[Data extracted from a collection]
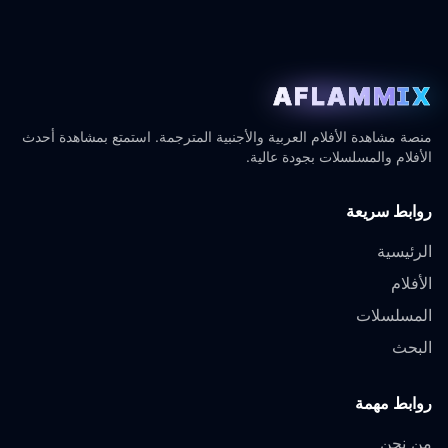
AFLAMMIX
منصة مشاهدة الأفلام العربية والأجنبية المترجمة. استمتع بمشاهدة أحدث
الأفلام والمسلسلات بجودة عالية.
روابط سريعة
الرئيسية
الأفلام
المسلسلات
البحث
روابط مهمة
من نحن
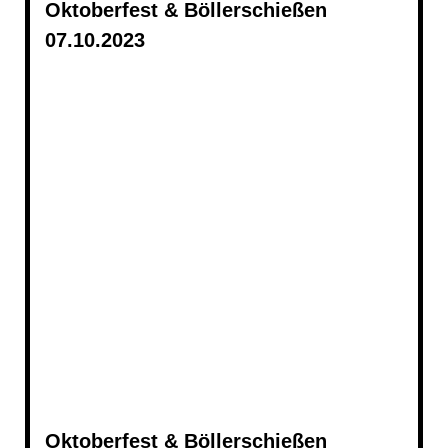
Oktoberfest & Böllerschießen
07.10.2023
20231007_0156
20231007_0230
20231007_0157
20231007_0162 - Kopie
20231007_0199
20231007_0237
Oktoberfest & Böllerschießen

* TO DO *
Your reply should hold every line above exactly as written and none of the pictures.

* ANSWER TO THIS PROBLEM *
AFLAMMIX
منصة مشاهدة الأفلام العربية والأجنبية المترجمة. استمتع بمشاهدة أحدث
الأفلام والمسلسلات بجودة عالية.
روابط سريعة
الرئيسية
الأفلام
المسلسلات
البحث
روابط مهمة
من نحن
Oktoberfest & Böllerschießen
07.10.2023
20231007_0156
20231007_0230
20231007_0157
20231007_0162 - Kopie
20231007_0199
20231007_0237
Oktoberfest & Böllerschießen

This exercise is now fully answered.